## Try it
Every entry here needs to be repeated exactly.

Collected data

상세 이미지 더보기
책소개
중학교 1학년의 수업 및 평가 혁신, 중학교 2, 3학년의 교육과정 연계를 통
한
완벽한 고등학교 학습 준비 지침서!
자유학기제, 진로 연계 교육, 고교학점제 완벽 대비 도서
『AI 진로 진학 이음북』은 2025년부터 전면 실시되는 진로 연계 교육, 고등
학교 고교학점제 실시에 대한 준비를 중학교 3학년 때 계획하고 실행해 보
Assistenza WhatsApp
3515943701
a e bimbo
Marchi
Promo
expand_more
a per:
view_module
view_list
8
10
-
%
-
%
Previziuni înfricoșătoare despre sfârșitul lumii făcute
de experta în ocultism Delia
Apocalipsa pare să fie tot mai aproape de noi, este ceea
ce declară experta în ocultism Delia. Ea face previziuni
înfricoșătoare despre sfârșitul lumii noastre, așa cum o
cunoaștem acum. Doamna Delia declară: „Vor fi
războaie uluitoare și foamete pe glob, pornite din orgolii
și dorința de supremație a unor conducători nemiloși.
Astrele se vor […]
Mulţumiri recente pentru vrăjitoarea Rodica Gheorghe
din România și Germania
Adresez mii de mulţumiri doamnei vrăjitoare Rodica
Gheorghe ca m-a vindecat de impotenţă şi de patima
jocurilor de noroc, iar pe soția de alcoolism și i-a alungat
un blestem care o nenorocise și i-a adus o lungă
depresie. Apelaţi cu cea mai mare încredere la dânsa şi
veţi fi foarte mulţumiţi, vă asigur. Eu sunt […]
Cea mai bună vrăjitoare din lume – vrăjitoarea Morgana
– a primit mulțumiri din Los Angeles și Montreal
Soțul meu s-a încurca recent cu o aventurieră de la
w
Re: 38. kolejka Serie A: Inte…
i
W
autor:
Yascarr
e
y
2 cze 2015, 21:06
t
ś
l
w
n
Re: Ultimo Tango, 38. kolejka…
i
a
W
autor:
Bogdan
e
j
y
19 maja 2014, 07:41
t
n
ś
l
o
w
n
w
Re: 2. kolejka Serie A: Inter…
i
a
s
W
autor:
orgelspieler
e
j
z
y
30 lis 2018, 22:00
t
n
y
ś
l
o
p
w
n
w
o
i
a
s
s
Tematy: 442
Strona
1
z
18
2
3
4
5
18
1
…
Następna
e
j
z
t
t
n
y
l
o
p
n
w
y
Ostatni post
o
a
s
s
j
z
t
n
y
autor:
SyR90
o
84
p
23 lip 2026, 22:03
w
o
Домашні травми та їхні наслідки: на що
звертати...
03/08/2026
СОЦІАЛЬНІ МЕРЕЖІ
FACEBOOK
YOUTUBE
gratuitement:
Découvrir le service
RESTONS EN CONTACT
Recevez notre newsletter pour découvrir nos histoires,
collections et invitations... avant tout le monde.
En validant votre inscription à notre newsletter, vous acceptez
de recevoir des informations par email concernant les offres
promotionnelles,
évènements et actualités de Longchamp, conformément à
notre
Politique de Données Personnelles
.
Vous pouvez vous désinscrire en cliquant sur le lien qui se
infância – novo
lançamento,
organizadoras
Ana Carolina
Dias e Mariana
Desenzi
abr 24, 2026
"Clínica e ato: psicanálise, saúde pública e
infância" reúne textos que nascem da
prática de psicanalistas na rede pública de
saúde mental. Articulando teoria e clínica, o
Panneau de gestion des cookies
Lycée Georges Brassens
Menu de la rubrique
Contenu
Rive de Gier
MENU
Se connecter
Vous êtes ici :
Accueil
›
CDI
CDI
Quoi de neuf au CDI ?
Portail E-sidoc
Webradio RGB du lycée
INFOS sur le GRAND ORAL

## Problem solution
상세 이미지 더보기
책소개
중학교 1학년의 수업 및 평가 혁신, 중학교 2, 3학년의 교육과정 연계를 통
한
완벽한 고등학교 학습 준비 지침서!
자유학기제, 진로 연계 교육, 고교학점제 완벽 대비 도서
『AI 진로 진학 이음북』은 2025년부터 전면 실시되는 진로 연계 교육, 고등
학교 고교학점제 실시에 대한 준비를 중학교 3학년 때 계획하고 실행해 보
Assistenza WhatsApp
3515943701
a e bimbo
Marchi
Promo
expand_more
a per:
view_module
view_list
8
10
-
%
-
%
Previziuni înfricoșătoare despre sfârșitul lumii făcute
de experta în ocultism Delia
Apocalipsa pare să fie tot mai aproape de noi, este ceea
ce declară experta în ocultism Delia. Ea face previziuni
înfricoșătoare despre sfârșitul lumii noastre, așa cum o
cunoaștem acum. Doamna Delia declară: „Vor fi
războaie uluitoare și foamete pe glob, pornite din orgolii
și dorința de supremație a unor conducători nemiloși.
Astrele se vor […]
Mulţumiri recente pentru vrăjitoarea Rodica Gheorghe
din România și Germania
Adresez mii de mulţumiri doamnei vrăjitoare Rodica
Gheorghe ca m-a vindecat de impotenţă şi de patima
jocurilor de noroc, iar pe soția de alcoolism și i-a alungat
un blestem care o nenorocise și i-a adus o lungă
depresie. Apelaţi cu cea mai mare încredere la dânsa şi
veţi fi foarte mulţumiţi, vă asigur. Eu sunt […]
Cea mai bună vrăjitoare din lume – vrăjitoarea Morgana
– a primit mulțumiri din Los Angeles și Montreal
Soțul meu s-a încurca recent cu o aventurieră de la
w
Re: 38. kolejka Serie A: Inte…
i
W
autor:
Yascarr
e
y
2 cze 2015, 21:06
t
ś
l
w
n
Re: Ultimo Tango, 38. kolejka…
i
a
W
autor:
Bogdan
e
j
y
19 maja 2014, 07:41
t
n
ś
l
o
w
n
w
Re: 2. kolejka Serie A: Inter…
i
a
s
W
autor:
orgelspieler
e
j
z
y
30 lis 2018, 22:00
t
n
y
ś
l
o
p
w
n
w
o
i
a
s
s
Tematy: 442
Strona
1
z
18
2
3
4
5
18
1
…
Następna
e
j
z
t
t
n
y
l
o
p
n
w
y
Ostatni post
o
a
s
s
j
z
t
n
y
autor:
SyR90
o
84
p
23 lip 2026, 22:03
w
o
Домашні травми та їхні наслідки: на що
звертати...
03/08/2026
СОЦІАЛЬНІ МЕРЕЖІ
FACEBOOK
YOUTUBE
gratuitement:
Découvrir le service
RESTONS EN CONTACT
Recevez notre newsletter pour découvrir nos histoires,
collections et invitations... avant tout le monde.
En validant votre inscription à notre newsletter, vous acceptez
de recevoir des informations par email concernant les offres
promotionnelles,
évènements et actualités de Longchamp, conformément à
notre
Politique de Données Personnelles
.
Vous pouvez vous désinscrire en cliquant sur le lien qui se
infância – novo
lançamento,
organizadoras
Ana Carolina
Dias e Mariana
Desenzi
abr 24, 2026
"Clínica e ato: psicanálise, saúde pública e
infância" reúne textos que nascem da
prática de psicanalistas na rede pública de
saúde mental. Articulando teoria e clínica, o
Panneau de gestion des cookies
Lycée Georges Brassens
Menu de la rubrique
Contenu
Rive de Gier
MENU
Se connecter
Vous êtes ici :
Accueil
›
CDI
CDI
Quoi de neuf au CDI ?
Portail E-sidoc
Webradio RGB du lycée
INFOS sur le GRAND ORAL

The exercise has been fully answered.